**Task prompt**
Start to finish, reproduce the records below with nothing missing.

=== Exercise input ===

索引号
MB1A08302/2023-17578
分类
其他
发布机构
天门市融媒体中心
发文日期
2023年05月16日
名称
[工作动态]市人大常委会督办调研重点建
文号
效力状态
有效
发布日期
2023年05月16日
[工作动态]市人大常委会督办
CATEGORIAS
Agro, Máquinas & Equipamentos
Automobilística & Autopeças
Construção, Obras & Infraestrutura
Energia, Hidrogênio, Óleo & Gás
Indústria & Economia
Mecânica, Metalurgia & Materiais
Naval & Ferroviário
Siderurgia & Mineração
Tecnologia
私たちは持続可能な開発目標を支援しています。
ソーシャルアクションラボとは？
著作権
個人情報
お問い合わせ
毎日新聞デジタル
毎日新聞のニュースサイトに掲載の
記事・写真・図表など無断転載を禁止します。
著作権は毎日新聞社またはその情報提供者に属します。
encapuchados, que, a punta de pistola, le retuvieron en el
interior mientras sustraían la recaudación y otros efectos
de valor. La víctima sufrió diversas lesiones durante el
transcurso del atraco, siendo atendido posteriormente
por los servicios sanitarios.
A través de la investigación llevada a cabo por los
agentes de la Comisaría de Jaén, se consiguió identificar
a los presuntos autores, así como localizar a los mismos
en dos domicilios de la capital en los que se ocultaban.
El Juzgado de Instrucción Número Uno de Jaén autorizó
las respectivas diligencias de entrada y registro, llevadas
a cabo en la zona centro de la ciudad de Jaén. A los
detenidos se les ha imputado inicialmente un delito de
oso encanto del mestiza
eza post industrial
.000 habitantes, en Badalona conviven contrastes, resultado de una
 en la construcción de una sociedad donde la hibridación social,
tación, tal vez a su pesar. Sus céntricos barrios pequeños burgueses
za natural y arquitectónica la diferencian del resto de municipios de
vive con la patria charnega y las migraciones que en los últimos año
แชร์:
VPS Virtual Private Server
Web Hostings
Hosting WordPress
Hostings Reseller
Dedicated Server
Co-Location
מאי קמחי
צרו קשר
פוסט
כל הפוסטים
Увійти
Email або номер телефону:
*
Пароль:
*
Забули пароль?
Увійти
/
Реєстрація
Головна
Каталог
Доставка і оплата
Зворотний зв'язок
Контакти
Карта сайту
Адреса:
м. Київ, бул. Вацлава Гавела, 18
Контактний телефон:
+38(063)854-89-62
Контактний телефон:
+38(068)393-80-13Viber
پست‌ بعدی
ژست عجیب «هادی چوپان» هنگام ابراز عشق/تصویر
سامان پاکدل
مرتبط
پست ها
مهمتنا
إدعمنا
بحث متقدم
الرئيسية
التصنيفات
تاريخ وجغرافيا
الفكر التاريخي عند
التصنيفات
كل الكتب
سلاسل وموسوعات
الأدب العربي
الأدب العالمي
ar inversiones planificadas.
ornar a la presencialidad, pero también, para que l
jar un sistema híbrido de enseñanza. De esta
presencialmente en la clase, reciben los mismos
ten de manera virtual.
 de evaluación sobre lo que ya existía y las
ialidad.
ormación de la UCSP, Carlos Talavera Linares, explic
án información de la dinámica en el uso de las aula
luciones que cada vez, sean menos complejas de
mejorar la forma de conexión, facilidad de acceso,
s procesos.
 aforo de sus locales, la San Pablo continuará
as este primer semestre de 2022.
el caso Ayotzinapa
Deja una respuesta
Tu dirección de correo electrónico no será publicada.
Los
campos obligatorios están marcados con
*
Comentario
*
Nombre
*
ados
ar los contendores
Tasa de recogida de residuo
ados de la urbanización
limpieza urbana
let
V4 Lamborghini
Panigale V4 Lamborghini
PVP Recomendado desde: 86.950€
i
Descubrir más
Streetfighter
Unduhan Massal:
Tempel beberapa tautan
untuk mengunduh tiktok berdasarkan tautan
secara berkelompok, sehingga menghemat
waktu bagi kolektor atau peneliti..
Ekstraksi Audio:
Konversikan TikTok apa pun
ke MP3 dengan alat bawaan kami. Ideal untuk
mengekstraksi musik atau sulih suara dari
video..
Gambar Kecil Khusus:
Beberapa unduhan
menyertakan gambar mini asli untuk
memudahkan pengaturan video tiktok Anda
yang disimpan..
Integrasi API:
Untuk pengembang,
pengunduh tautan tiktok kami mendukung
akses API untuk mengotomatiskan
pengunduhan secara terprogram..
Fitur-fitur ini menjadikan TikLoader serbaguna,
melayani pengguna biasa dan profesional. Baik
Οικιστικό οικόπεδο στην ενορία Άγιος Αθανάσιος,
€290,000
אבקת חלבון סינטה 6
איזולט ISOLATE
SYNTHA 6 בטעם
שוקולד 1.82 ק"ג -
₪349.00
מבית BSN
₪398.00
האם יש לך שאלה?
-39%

===

**Answer to this exercise**
索引号
MB1A08302/2023-17578
分类
其他
发布机构
天门市融媒体中心
发文日期
2023年05月16日
名称
[工作动态]市人大常委会督办调研重点建
文号
效力状态
有效
发布日期
2023年05月16日
[工作动态]市人大常委会督办
CATEGORIAS
Agro, Máquinas & Equipamentos
Automobilística & Autopeças
Construção, Obras & Infraestrutura
Energia, Hidrogênio, Óleo & Gás
Indústria & Economia
Mecânica, Metalurgia & Materiais
Naval & Ferroviário
Siderurgia & Mineração
Tecnologia
私たちは持続可能な開発目標を支援しています。
ソーシャルアクションラボとは？
著作権
個人情報
お問い合わせ
毎日新聞デジタル
毎日新聞のニュースサイトに掲載の
記事・写真・図表など無断転載を禁止します。
著作権は毎日新聞社またはその情報提供者に属します。
encapuchados, que, a punta de pistola, le retuvieron en el
interior mientras sustraían la recaudación y otros efectos
de valor. La víctima sufrió diversas lesiones durante el
transcurso del atraco, siendo atendido posteriormente
por los servicios sanitarios.
A través de la investigación llevada a cabo por los
agentes de la Comisaría de Jaén, se consiguió identificar
a los presuntos autores, así como localizar a los mismos
en dos domicilios de la capital en los que se ocultaban.
El Juzgado de Instrucción Número Uno de Jaén autorizó
las respectivas diligencias de entrada y registro, llevadas
a cabo en la zona centro de la ciudad de Jaén. A los
detenidos se les ha imputado inicialmente un delito de
oso encanto del mestiza
eza post industrial
.000 habitantes, en Badalona conviven contrastes, resultado de una
 en la construcción de una sociedad donde la hibridación social,
tación, tal vez a su pesar. Sus céntricos barrios pequeños burgueses
za natural y arquitectónica la diferencian del resto de municipios de
vive con la patria charnega y las migraciones que en los últimos año
แชร์:
VPS Virtual Private Server
Web Hostings
Hosting WordPress
Hostings Reseller
Dedicated Server
Co-Location
מאי קמחי
צרו קשר
פוסט
כל הפוסטים
Увійти
Email або номер телефону:
*
Пароль:
*
Забули пароль?
Увійти
/
Реєстрація
Головна
Каталог
Доставка і оплата
Зворотний зв'язок
Контакти
Карта сайту
Адреса:
м. Київ, бул. Вацлава Гавела, 18
Контактний телефон:
+38(063)854-89-62
Контактний телефон:
+38(068)393-80-13Viber
پست‌ بعدی
ژست عجیب «هادی چوپان» هنگام ابراز عشق/تصویر
سامان پاکدل
مرتبط
پست ها
مهمتنا
إدعمنا
بحث متقدم
الرئيسية
التصنيفات
تاريخ وجغرافيا
الفكر التاريخي عند
التصنيفات
كل الكتب
سلاسل وموسوعات
الأدب العربي
الأدب العالمي
ar inversiones planificadas.
ornar a la presencialidad, pero también, para que l
jar un sistema híbrido de enseñanza. De esta
presencialmente en la clase, reciben los mismos
ten de manera virtual.
 de evaluación sobre lo que ya existía y las
ialidad.
ormación de la UCSP, Carlos Talavera Linares, explic
án información de la dinámica en el uso de las aula
luciones que cada vez, sean menos complejas de
mejorar la forma de conexión, facilidad de acceso,
s procesos.
 aforo de sus locales, la San Pablo continuará
as este primer semestre de 2022.
el caso Ayotzinapa
Deja una respuesta
Tu dirección de correo electrónico no será publicada.
Los
campos obligatorios están marcados con
*
Comentario
*
Nombre
*
ados
ar los contendores
Tasa de recogida de residuo
ados de la urbanización
limpieza urbana
let
V4 Lamborghini
Panigale V4 Lamborghini
PVP Recomendado desde: 86.950€
i
Descubrir más
Streetfighter
Unduhan Massal:
Tempel beberapa tautan
untuk mengunduh tiktok berdasarkan tautan
secara berkelompok, sehingga menghemat
waktu bagi kolektor atau peneliti..
Ekstraksi Audio:
Konversikan TikTok apa pun
ke MP3 dengan alat bawaan kami. Ideal untuk
mengekstraksi musik atau sulih suara dari
video..
Gambar Kecil Khusus:
Beberapa unduhan
menyertakan gambar mini asli untuk
memudahkan pengaturan video tiktok Anda
yang disimpan..
Integrasi API:
Untuk pengembang,
pengunduh tautan tiktok kami mendukung
akses API untuk mengotomatiskan
pengunduhan secara terprogram..
Fitur-fitur ini menjadikan TikLoader serbaguna,
melayani pengguna biasa dan profesional. Baik
Οικιστικό οικόπεδο στην ενορία Άγιος Αθανάσιος,
€290,000
אבקת חלבון סינטה 6
איזולט ISOLATE
SYNTHA 6 בטעם
שוקולד 1.82 ק"ג -
₪349.00
מבית BSN
₪398.00
האם יש לך שאלה?
-39%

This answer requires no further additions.